Tuesday, March 28, 2017

There really was a Chef Boyardee




This has got to be one of my dumbest animations ever, but here it is anyway.  For God's sake, I could only find three pictures! Then they had to be worked on a lot to get them to match up. Pretend he is smacking his lips, or blowing on something to cool it off.

Like everyone else, I was surprised to discover there really was a Chef Boyardee, a renowned chef who owned popular Italian restaurants. This went on very nicely until World War II, when the nation desperately needed army rations. Voila - canned spaghetti! This had never been tried before, and it is said that soldiers went about with can openers slung around their necks to partake of cold, congealed ravioli and other gourmet delights.




This brought about a change in the product, of course, making it blander and more uniform. It was sturdy food that could provide quick calories and hold up in the trenches. But in the 1950s, when the good chef first appeared on TV, army-ration-style food was still very much "in". All those horrific Spam/gelatined table scraps/creamed everything recipes prove it.

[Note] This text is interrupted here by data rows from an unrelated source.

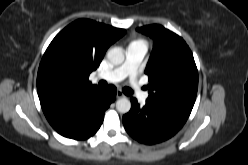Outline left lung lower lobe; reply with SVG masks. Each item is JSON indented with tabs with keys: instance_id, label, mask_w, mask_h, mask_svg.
<instances>
[{
	"instance_id": "obj_1",
	"label": "left lung lower lobe",
	"mask_w": 248,
	"mask_h": 165,
	"mask_svg": "<svg viewBox=\"0 0 248 165\" xmlns=\"http://www.w3.org/2000/svg\"><path fill=\"white\" fill-rule=\"evenodd\" d=\"M189 115L149 100L141 107L135 98H131V110L123 116V124L127 133L137 141L155 144L176 134Z\"/></svg>"
}]
</instances>
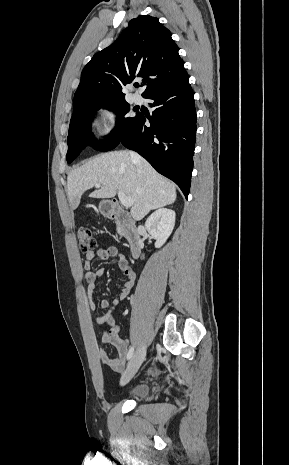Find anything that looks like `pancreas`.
<instances>
[{"label":"pancreas","mask_w":289,"mask_h":465,"mask_svg":"<svg viewBox=\"0 0 289 465\" xmlns=\"http://www.w3.org/2000/svg\"><path fill=\"white\" fill-rule=\"evenodd\" d=\"M117 230H118V233H121V231H120V229H119V228H118Z\"/></svg>","instance_id":"pancreas-1"}]
</instances>
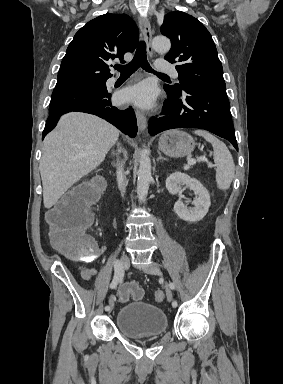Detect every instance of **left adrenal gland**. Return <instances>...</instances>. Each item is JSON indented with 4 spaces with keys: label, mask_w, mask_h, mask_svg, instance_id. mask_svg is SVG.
<instances>
[{
    "label": "left adrenal gland",
    "mask_w": 283,
    "mask_h": 384,
    "mask_svg": "<svg viewBox=\"0 0 283 384\" xmlns=\"http://www.w3.org/2000/svg\"><path fill=\"white\" fill-rule=\"evenodd\" d=\"M158 154H159V158H157V162H158V160H167V158H162L161 152H158Z\"/></svg>",
    "instance_id": "obj_1"
}]
</instances>
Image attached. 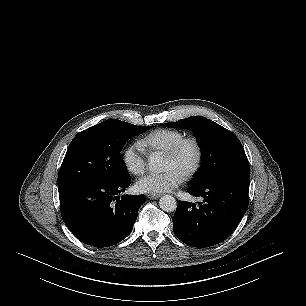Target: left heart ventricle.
Returning <instances> with one entry per match:
<instances>
[{
	"mask_svg": "<svg viewBox=\"0 0 306 306\" xmlns=\"http://www.w3.org/2000/svg\"><path fill=\"white\" fill-rule=\"evenodd\" d=\"M196 160V150L193 144L184 146L179 155L175 158L164 156L163 170L174 169L183 177L190 171Z\"/></svg>",
	"mask_w": 306,
	"mask_h": 306,
	"instance_id": "1",
	"label": "left heart ventricle"
}]
</instances>
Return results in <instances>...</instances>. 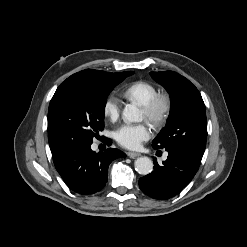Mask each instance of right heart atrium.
Here are the masks:
<instances>
[{"instance_id":"obj_1","label":"right heart atrium","mask_w":247,"mask_h":247,"mask_svg":"<svg viewBox=\"0 0 247 247\" xmlns=\"http://www.w3.org/2000/svg\"><path fill=\"white\" fill-rule=\"evenodd\" d=\"M102 112L108 120L112 122L116 121L120 115V105L118 99L113 95L108 96L103 103Z\"/></svg>"}]
</instances>
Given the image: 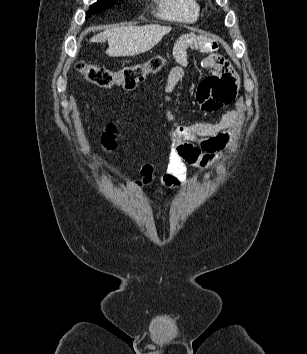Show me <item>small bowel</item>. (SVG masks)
I'll use <instances>...</instances> for the list:
<instances>
[{"label":"small bowel","mask_w":307,"mask_h":354,"mask_svg":"<svg viewBox=\"0 0 307 354\" xmlns=\"http://www.w3.org/2000/svg\"><path fill=\"white\" fill-rule=\"evenodd\" d=\"M196 48L207 53L203 59V66L213 70V75L206 77L199 84L196 99L202 110L213 113L230 104L236 96L237 82L229 62L218 54L215 42L207 37H187L178 41L175 54L178 65L168 74L164 88L166 103H170L179 82L185 76V69L189 64L187 52ZM238 117L237 110H230L222 115L217 122H178L170 109L165 110V118L171 124L170 151L165 174L161 178L164 187L178 188L186 178L185 164H197L202 167L215 165L220 159L221 152L230 144V129ZM117 128L113 123L107 124L102 136V143L108 150L116 146ZM153 166L140 165L142 180L137 186L151 182Z\"/></svg>","instance_id":"c3829d8e"}]
</instances>
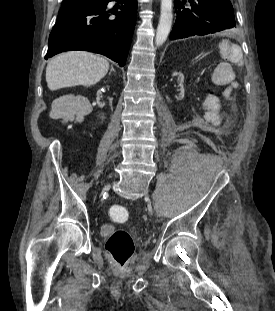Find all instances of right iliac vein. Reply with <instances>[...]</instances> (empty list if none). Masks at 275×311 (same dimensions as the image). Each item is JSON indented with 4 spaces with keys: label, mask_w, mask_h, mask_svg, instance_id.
<instances>
[{
    "label": "right iliac vein",
    "mask_w": 275,
    "mask_h": 311,
    "mask_svg": "<svg viewBox=\"0 0 275 311\" xmlns=\"http://www.w3.org/2000/svg\"><path fill=\"white\" fill-rule=\"evenodd\" d=\"M108 186H109V185H106L105 188H104V190H105Z\"/></svg>",
    "instance_id": "obj_1"
}]
</instances>
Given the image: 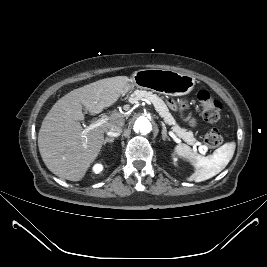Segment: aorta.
I'll use <instances>...</instances> for the list:
<instances>
[{
	"instance_id": "aorta-1",
	"label": "aorta",
	"mask_w": 267,
	"mask_h": 267,
	"mask_svg": "<svg viewBox=\"0 0 267 267\" xmlns=\"http://www.w3.org/2000/svg\"><path fill=\"white\" fill-rule=\"evenodd\" d=\"M152 129H153L152 123L150 119L146 116L138 117L134 123V130L143 135L150 133Z\"/></svg>"
}]
</instances>
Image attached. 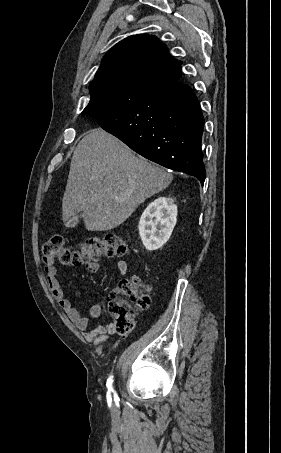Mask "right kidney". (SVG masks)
<instances>
[{"label": "right kidney", "instance_id": "1", "mask_svg": "<svg viewBox=\"0 0 281 453\" xmlns=\"http://www.w3.org/2000/svg\"><path fill=\"white\" fill-rule=\"evenodd\" d=\"M177 204L173 198L159 196L148 204L139 220L141 241L147 251L161 249L167 243L176 224Z\"/></svg>", "mask_w": 281, "mask_h": 453}]
</instances>
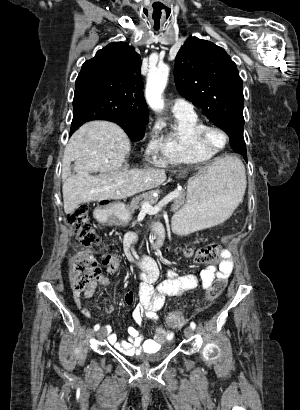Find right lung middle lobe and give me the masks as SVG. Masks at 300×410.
<instances>
[{
  "mask_svg": "<svg viewBox=\"0 0 300 410\" xmlns=\"http://www.w3.org/2000/svg\"><path fill=\"white\" fill-rule=\"evenodd\" d=\"M110 102L98 89L92 87H76L73 99V120L70 134L83 123L103 119L117 123L134 141L140 140L145 131L146 120H132L116 116L112 113Z\"/></svg>",
  "mask_w": 300,
  "mask_h": 410,
  "instance_id": "1",
  "label": "right lung middle lobe"
}]
</instances>
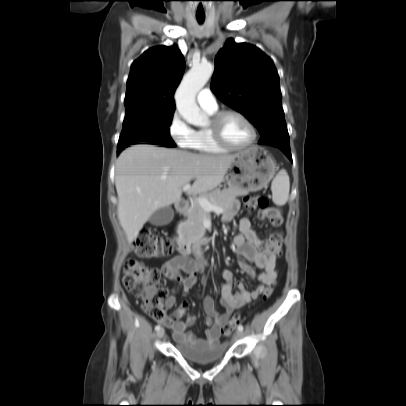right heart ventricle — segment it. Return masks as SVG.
<instances>
[{
    "mask_svg": "<svg viewBox=\"0 0 406 406\" xmlns=\"http://www.w3.org/2000/svg\"><path fill=\"white\" fill-rule=\"evenodd\" d=\"M205 111L212 116L214 113H216L217 109H205ZM189 148L203 153H221L226 151V149H223L215 143L207 127H203L195 131L194 138Z\"/></svg>",
    "mask_w": 406,
    "mask_h": 406,
    "instance_id": "obj_1",
    "label": "right heart ventricle"
}]
</instances>
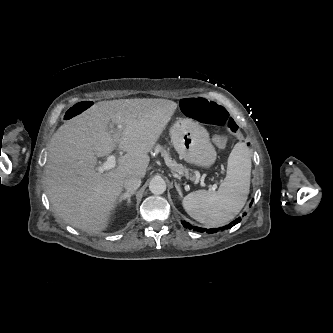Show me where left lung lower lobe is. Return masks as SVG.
<instances>
[{
    "instance_id": "left-lung-lower-lobe-1",
    "label": "left lung lower lobe",
    "mask_w": 333,
    "mask_h": 333,
    "mask_svg": "<svg viewBox=\"0 0 333 333\" xmlns=\"http://www.w3.org/2000/svg\"><path fill=\"white\" fill-rule=\"evenodd\" d=\"M252 202L250 203V206L252 205ZM243 215H246V213H244ZM240 221H241V218H238V219L234 220L233 222H231L230 224H228L226 226H223V227H220V228H217V229L216 228L205 229V228H200V227H193L190 223H188L186 221H182V224L185 228H188L190 230L193 229V230H196V231H199V232H207L209 234H212V233H216L218 231H223L225 229H230L231 227H233L234 225H236Z\"/></svg>"
}]
</instances>
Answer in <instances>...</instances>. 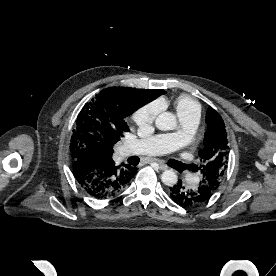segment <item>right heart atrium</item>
<instances>
[{"mask_svg": "<svg viewBox=\"0 0 276 276\" xmlns=\"http://www.w3.org/2000/svg\"><path fill=\"white\" fill-rule=\"evenodd\" d=\"M158 112V105L156 103H150L137 109L132 118L139 128L146 129L152 125Z\"/></svg>", "mask_w": 276, "mask_h": 276, "instance_id": "obj_1", "label": "right heart atrium"}]
</instances>
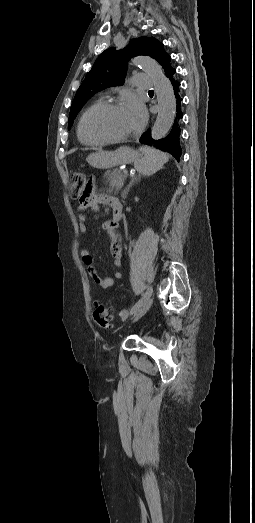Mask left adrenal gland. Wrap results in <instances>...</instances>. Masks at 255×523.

America still very much remembered the war as they entered that other war, the cold one.

And the cold rations went over well. I fed my kids Chef Boyardee ravioli (which my toddler son called "dabioti") because they ate it, and liked it, and it was easy. I guess they survived. I even ate it myself, but the last time I tried it, it tasted like nothing. I was shocked.

I find it interesting that, while he and the announcer both correctly pronounce his name "Boi-AR-di", it soon evolved into the supposedly-more-manageable "Boy-ar-DEE". I will never forget those pizza mixes, which for years and years was the only pizza we ever consumed: thin cardboard crust, non-zippy red sauce, and a little can of powder that passed for cheese.